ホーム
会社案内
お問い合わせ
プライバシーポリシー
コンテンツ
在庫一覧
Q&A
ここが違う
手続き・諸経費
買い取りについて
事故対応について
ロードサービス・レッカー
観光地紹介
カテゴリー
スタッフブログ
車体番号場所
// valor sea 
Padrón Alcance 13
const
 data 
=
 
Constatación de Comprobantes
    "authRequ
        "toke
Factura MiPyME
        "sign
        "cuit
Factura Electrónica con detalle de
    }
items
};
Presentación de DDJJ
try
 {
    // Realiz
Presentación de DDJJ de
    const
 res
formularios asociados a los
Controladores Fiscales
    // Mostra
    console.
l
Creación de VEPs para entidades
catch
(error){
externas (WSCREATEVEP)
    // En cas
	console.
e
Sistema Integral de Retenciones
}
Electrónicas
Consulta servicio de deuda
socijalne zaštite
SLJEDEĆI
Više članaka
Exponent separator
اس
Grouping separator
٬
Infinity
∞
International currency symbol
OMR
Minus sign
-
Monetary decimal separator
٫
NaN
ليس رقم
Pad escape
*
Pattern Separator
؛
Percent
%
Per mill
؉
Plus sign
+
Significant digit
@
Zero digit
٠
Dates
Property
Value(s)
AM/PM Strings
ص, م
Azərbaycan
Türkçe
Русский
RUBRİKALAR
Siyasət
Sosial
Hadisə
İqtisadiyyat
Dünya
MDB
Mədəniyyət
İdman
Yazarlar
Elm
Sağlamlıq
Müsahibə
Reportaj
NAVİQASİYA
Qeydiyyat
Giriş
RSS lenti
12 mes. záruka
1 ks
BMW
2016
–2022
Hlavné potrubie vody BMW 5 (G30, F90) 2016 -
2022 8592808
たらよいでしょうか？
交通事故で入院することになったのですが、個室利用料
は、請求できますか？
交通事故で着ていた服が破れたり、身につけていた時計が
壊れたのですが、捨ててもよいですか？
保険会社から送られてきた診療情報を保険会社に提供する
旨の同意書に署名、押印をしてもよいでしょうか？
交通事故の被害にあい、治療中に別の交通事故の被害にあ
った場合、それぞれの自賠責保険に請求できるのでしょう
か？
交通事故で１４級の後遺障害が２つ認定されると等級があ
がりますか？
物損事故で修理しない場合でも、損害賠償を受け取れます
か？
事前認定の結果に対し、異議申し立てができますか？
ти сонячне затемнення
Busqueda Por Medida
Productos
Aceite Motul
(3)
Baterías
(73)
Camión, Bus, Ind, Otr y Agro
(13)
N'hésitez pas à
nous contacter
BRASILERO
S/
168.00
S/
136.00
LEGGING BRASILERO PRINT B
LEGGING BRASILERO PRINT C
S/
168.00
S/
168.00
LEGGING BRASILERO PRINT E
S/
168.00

--

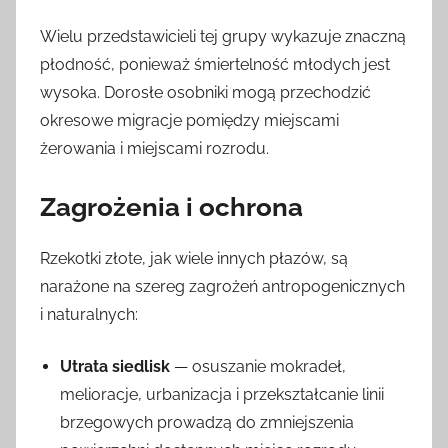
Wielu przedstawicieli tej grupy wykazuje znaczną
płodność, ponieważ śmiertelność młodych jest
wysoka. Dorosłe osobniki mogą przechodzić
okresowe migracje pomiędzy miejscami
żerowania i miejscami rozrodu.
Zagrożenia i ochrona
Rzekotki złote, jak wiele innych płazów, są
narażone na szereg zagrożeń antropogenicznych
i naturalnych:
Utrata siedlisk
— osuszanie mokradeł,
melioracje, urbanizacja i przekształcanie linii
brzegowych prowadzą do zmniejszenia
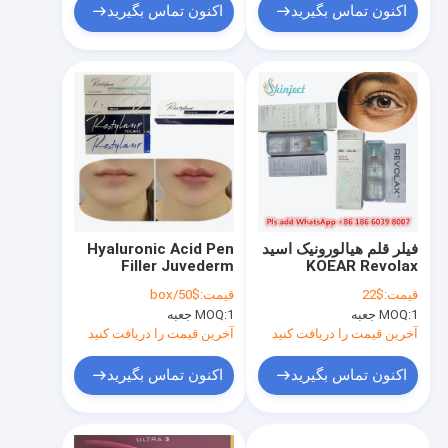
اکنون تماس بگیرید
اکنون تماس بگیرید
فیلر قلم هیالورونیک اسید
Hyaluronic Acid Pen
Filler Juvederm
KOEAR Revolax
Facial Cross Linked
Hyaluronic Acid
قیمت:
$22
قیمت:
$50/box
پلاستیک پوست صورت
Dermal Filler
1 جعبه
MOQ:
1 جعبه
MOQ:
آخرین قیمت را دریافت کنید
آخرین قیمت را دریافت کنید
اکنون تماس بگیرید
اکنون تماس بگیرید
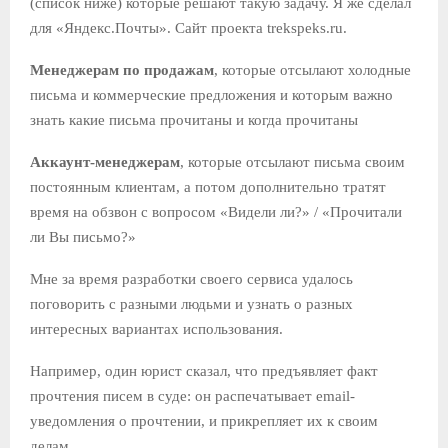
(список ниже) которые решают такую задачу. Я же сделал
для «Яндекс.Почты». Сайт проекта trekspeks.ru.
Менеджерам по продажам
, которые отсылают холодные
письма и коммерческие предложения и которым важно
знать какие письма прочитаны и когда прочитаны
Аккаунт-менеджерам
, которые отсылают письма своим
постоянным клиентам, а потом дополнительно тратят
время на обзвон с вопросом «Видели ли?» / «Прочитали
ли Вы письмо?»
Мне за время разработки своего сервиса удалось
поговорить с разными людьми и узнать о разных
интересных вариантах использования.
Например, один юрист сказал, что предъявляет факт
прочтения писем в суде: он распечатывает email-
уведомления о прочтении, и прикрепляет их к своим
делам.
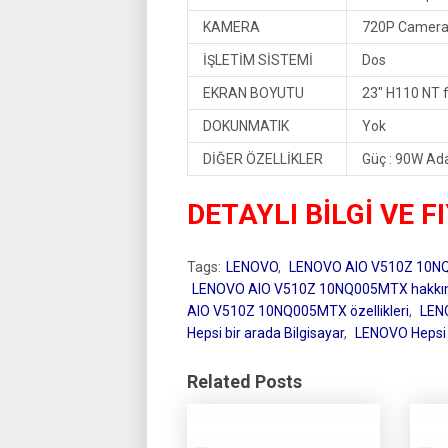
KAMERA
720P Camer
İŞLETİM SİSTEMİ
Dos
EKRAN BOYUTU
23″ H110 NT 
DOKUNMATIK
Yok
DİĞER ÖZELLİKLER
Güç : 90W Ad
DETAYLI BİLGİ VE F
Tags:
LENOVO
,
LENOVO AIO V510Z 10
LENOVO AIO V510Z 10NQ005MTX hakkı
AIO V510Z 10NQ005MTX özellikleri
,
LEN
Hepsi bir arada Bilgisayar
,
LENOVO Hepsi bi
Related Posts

- _WHAT YOU ARE ASKED TO DO_: Wherever the word "DDJJ" appears in the listing, copy the line that holds it.

- _EXERCISE OUTPUT_:
Presentación de DDJJ
Presentación de DDJJ de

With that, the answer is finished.